At the forefront of the this Project are some of Scotland’s leading thinkers who will seek to reveal the importance of Perth’s pivotal place in the emergence of the Scottish identity, its influence upon medieval power and politics, and attempt to unearth one of Scotland’s greatest and most intriguing secrets: the burial place of James I King of Scotland (r. 1406 – 1437), his wife Joan Beaufort Queen of Scots, and Margaret Tudor Queen of Scots, wife to King James IV of Scotland and sister to King Henry VIII. The very fact that opulent and lavish built-architecture was commissioned by James I in 15th-century Perth and that the political community gathered there regularly to legislate and advise their monarch suggests that there was something very special about this place. 

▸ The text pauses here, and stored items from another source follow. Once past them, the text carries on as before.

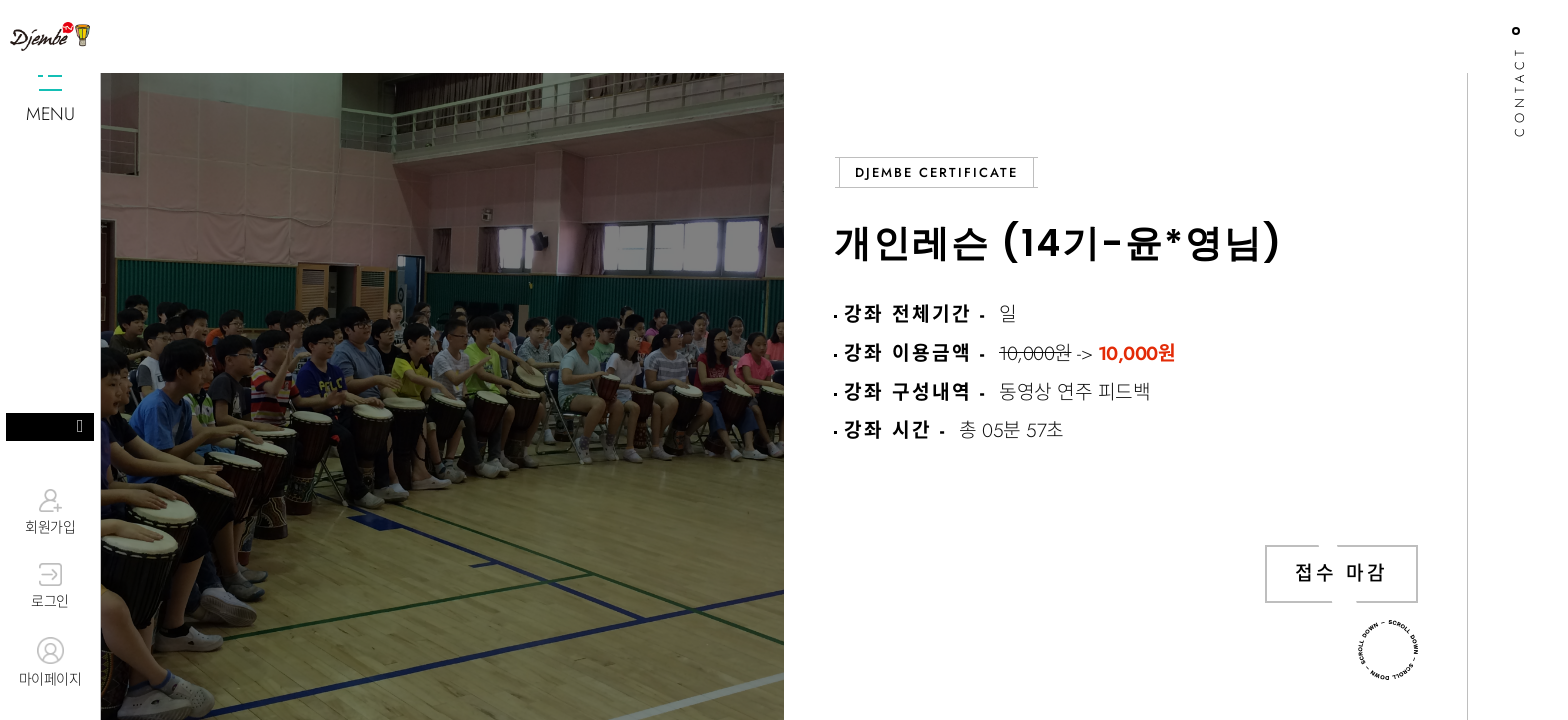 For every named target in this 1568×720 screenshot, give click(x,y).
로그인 (50, 587)
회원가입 (50, 512)
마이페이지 (50, 663) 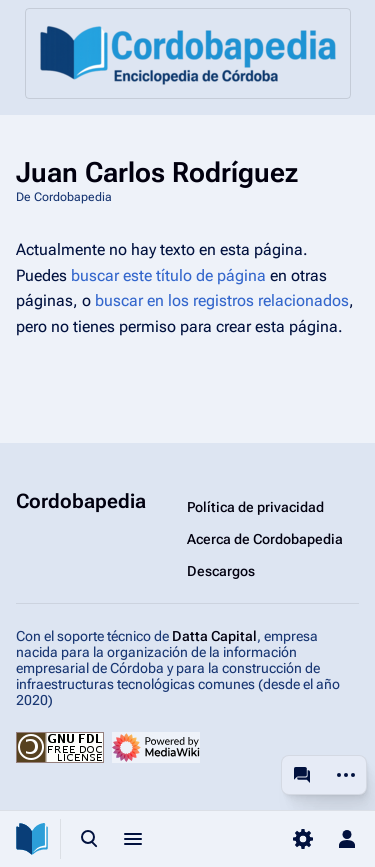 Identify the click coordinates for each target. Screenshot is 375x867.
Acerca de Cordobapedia (265, 539)
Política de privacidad (255, 507)
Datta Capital (214, 636)
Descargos (221, 571)
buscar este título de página (168, 275)
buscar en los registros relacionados (222, 300) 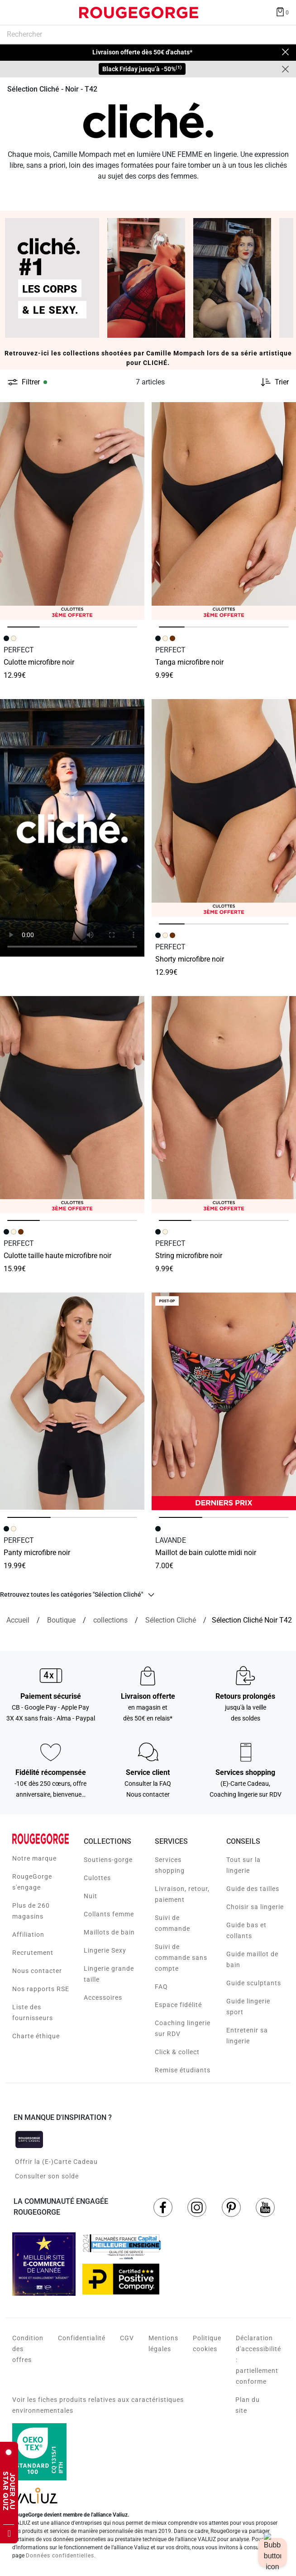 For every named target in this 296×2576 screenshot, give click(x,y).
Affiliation (28, 1934)
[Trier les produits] (271, 382)
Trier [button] (282, 382)
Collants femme (109, 1914)
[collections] (110, 1620)
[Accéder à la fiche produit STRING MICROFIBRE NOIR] (224, 1104)
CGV (127, 2338)
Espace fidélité (178, 2004)
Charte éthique (36, 2036)
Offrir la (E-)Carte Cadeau (56, 2161)
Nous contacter (37, 1970)
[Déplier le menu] (15, 12)
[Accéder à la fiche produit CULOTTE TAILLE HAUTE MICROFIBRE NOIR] (72, 1104)
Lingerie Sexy (105, 1950)
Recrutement (32, 1952)
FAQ (161, 1986)
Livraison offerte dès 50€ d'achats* (142, 52)
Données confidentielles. (61, 2555)
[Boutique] (61, 1620)
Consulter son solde (47, 2176)
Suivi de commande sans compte (181, 1957)
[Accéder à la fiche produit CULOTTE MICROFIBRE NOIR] (72, 510)
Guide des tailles (252, 1888)
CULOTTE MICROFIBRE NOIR (39, 662)
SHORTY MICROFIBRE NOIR (189, 959)
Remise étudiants (182, 2070)
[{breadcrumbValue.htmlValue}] (171, 1620)
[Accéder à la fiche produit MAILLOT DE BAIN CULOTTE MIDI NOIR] (224, 1401)
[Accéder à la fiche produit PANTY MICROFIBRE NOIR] (72, 1401)
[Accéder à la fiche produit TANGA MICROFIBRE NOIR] (224, 510)
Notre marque (34, 1858)
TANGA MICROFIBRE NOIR (189, 662)
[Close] (285, 69)
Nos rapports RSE (40, 1989)
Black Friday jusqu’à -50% (142, 69)
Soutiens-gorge (108, 1859)
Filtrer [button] (31, 382)
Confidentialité (81, 2338)
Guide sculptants (253, 1983)
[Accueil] (18, 1620)
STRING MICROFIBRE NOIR (188, 1255)
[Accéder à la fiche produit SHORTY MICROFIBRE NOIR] (224, 807)
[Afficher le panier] (282, 11)
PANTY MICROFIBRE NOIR (37, 1552)
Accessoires (103, 1997)
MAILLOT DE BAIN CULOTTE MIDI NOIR (205, 1552)
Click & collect (177, 2052)
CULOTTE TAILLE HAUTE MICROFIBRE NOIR (57, 1255)
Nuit (90, 1896)
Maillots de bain (109, 1932)
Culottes (97, 1877)
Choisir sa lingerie (255, 1906) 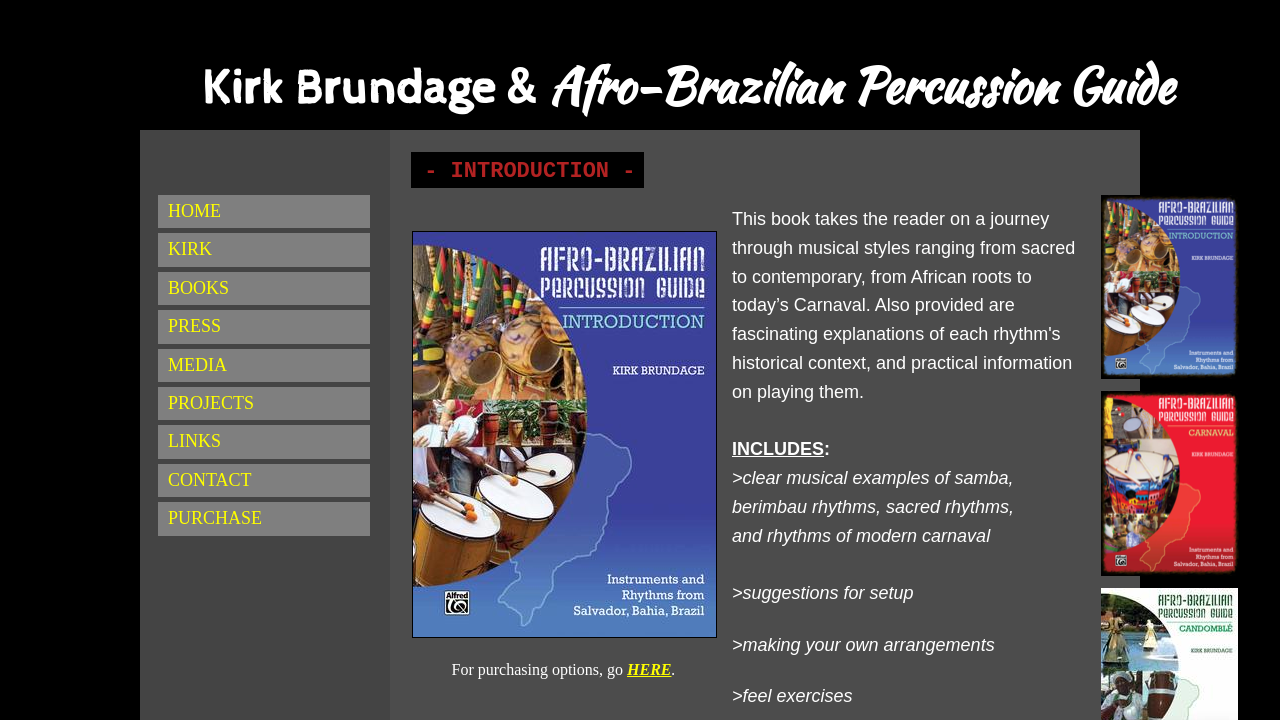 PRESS (194, 326)
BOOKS (198, 288)
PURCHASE (215, 518)
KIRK (190, 249)
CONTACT (210, 480)
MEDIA (197, 365)
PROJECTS (211, 403)
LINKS (194, 441)
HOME (194, 211) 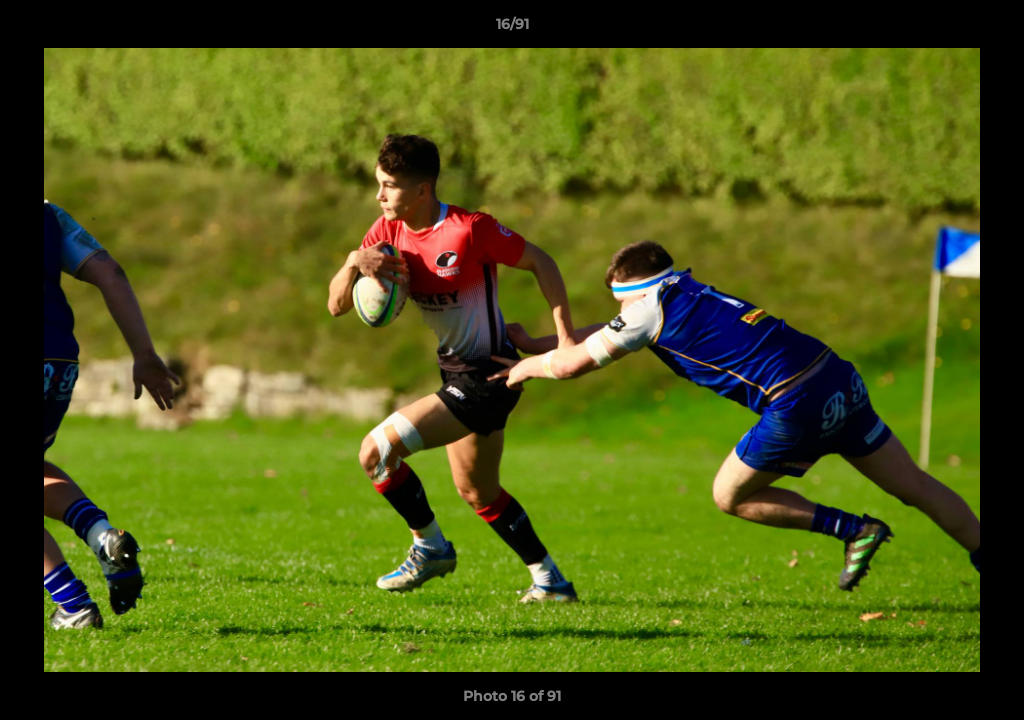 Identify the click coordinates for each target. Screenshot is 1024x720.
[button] (988, 29) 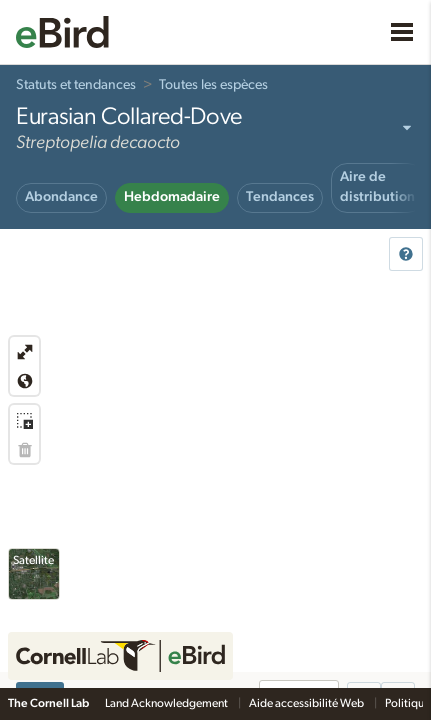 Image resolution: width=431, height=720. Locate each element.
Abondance (61, 197)
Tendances (280, 197)
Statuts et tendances (76, 85)
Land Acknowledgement (167, 703)
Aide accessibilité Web (307, 703)
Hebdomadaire (172, 197)
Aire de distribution (377, 187)
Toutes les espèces (213, 85) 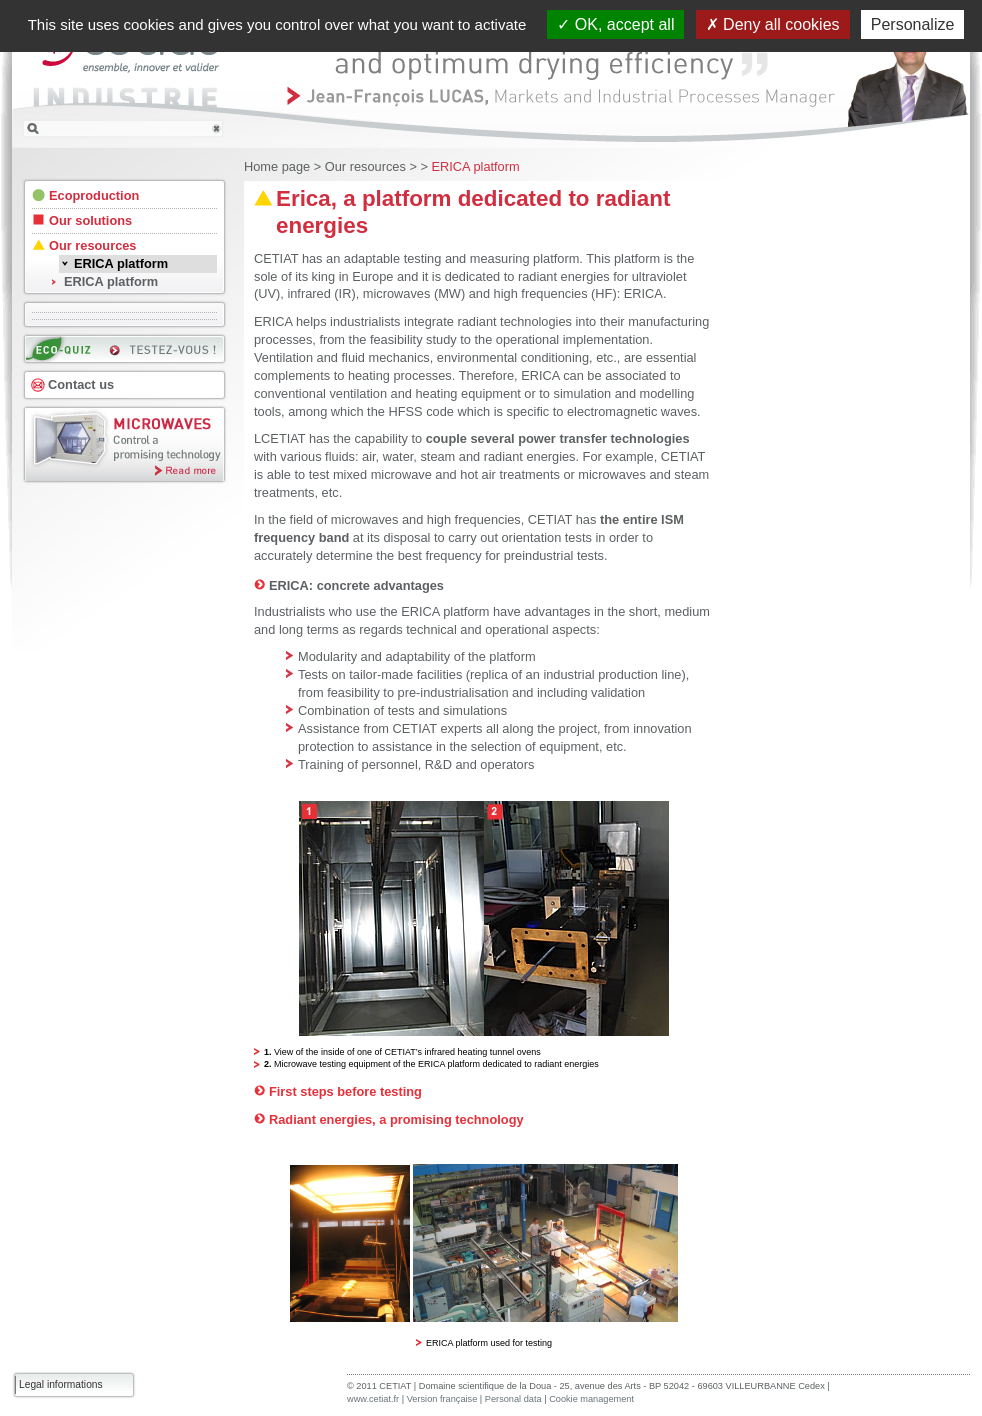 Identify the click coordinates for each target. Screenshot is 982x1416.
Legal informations (61, 1384)
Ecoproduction (94, 195)
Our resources (365, 166)
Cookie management (591, 1399)
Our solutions (90, 220)
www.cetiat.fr (373, 1399)
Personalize (913, 24)
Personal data (514, 1399)
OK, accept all (615, 24)
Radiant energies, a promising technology (396, 1119)
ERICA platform (475, 166)
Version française (442, 1399)
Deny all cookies (773, 24)
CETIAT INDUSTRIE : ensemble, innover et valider (127, 74)
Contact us (81, 384)
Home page (277, 166)
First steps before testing (345, 1091) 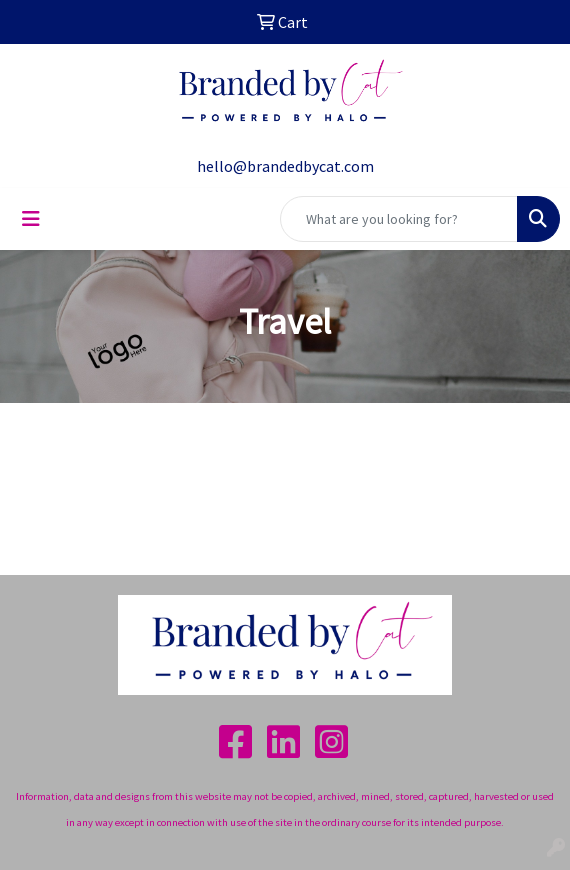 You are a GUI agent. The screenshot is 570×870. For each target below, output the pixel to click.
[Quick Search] (399, 219)
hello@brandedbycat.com (285, 166)
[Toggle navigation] (31, 219) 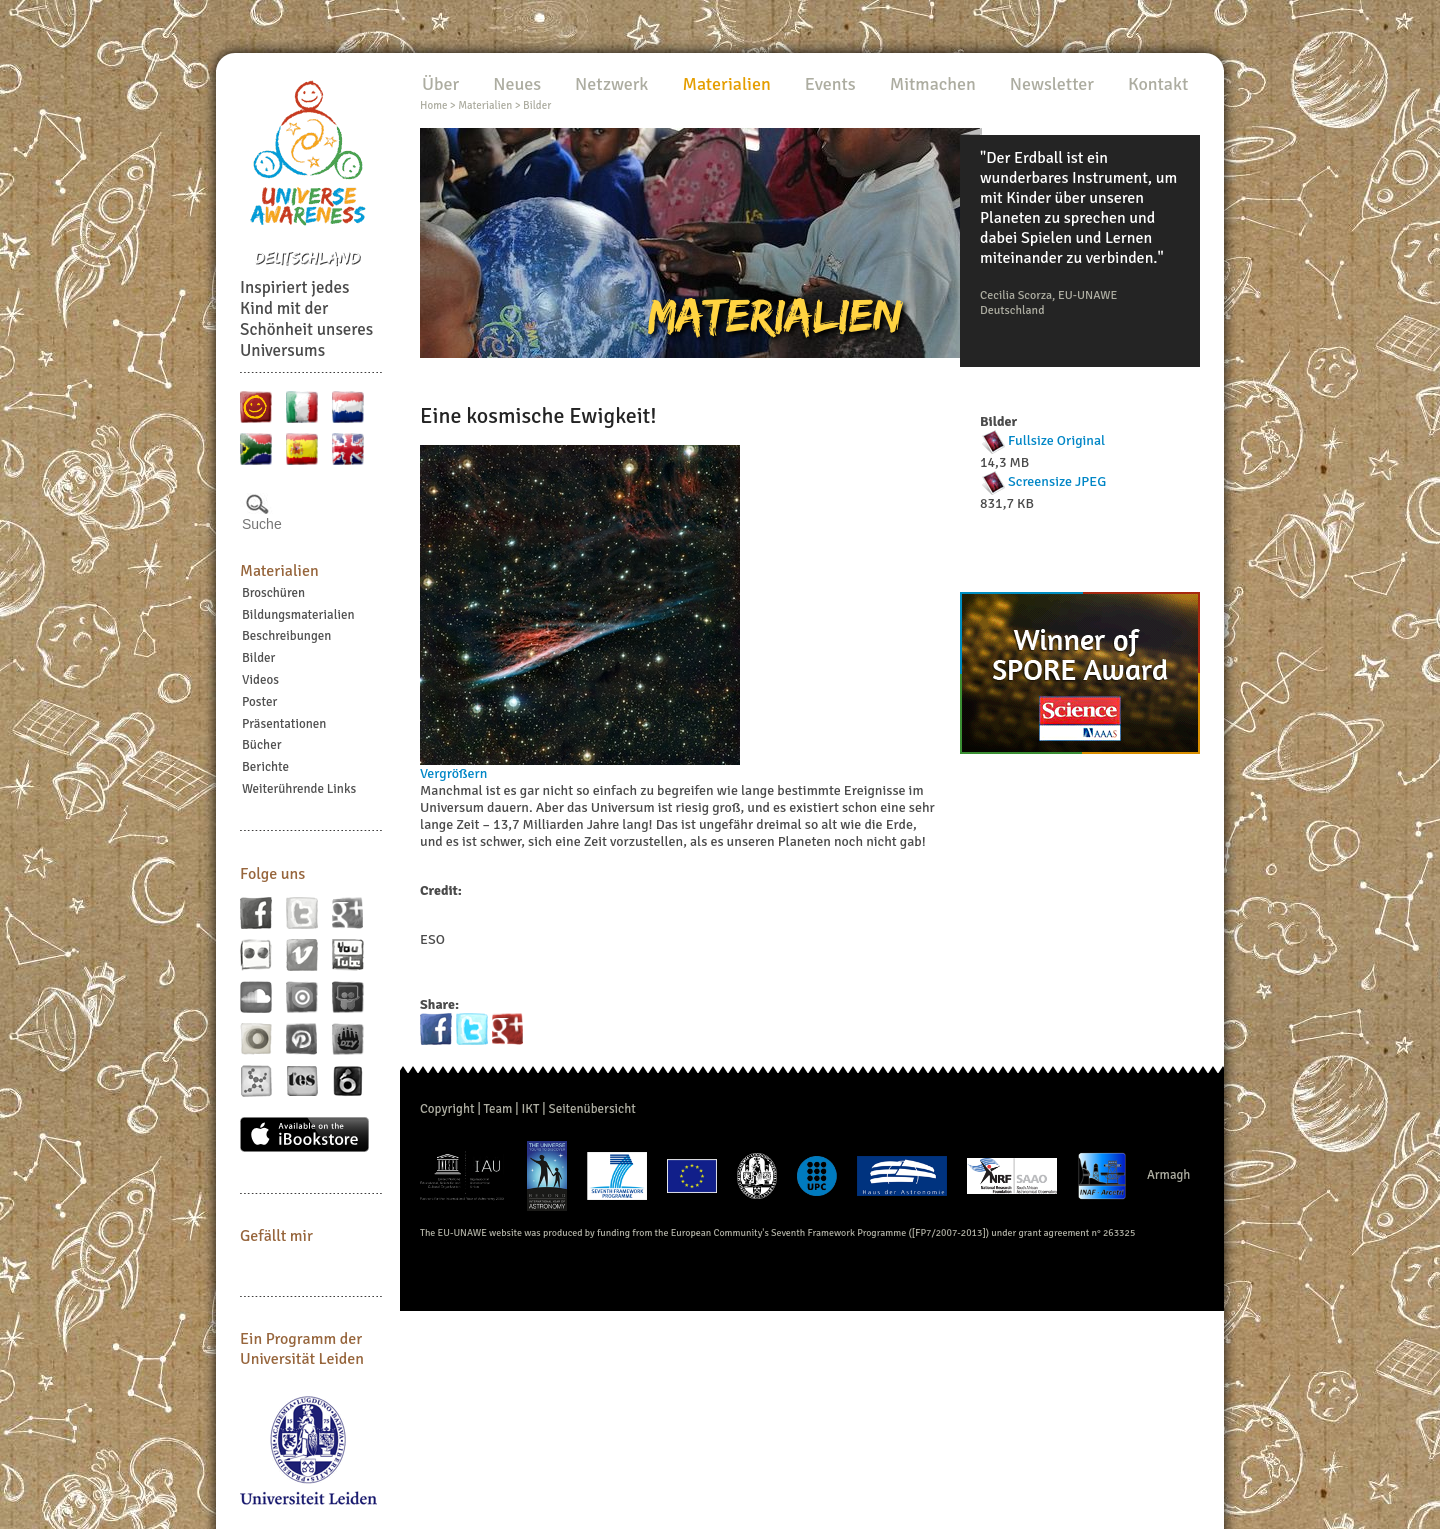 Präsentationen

Perth has an epic history and could, had situations been different, have been Scotland’s capital city, yet the knowledge of its once pivotal position has largely been forgotten in our modern imagination. What we hope to uncover, through fresh archaeological discoveries and cutting-edge historical interpretations, will reappraise the extraordinary importance of Perth’s place in history. More than this, however, this project will blend ground breaking digital technologies with historical and archaeological research to offer new ways of interacting with the past for audiences of the future.
The most exciting part of the project is that it is one driven by the community for the community; The project will situate Perth’s present in the past, uncover its hidden clues, solve the mystery of who we are, where we’ve come from, and connect its people and the wider world with their lost heritage – sharing the discoveries made through technology, the internet and social networks.
Our work, in supporting the local digital knowledge economy through the development of applied technology, will invent an unprecedented virtual and augmented reality vision, including the complete 360° panoramic digital reconstruction of this unique medieval city. Expanding audiences and reconnecting communities.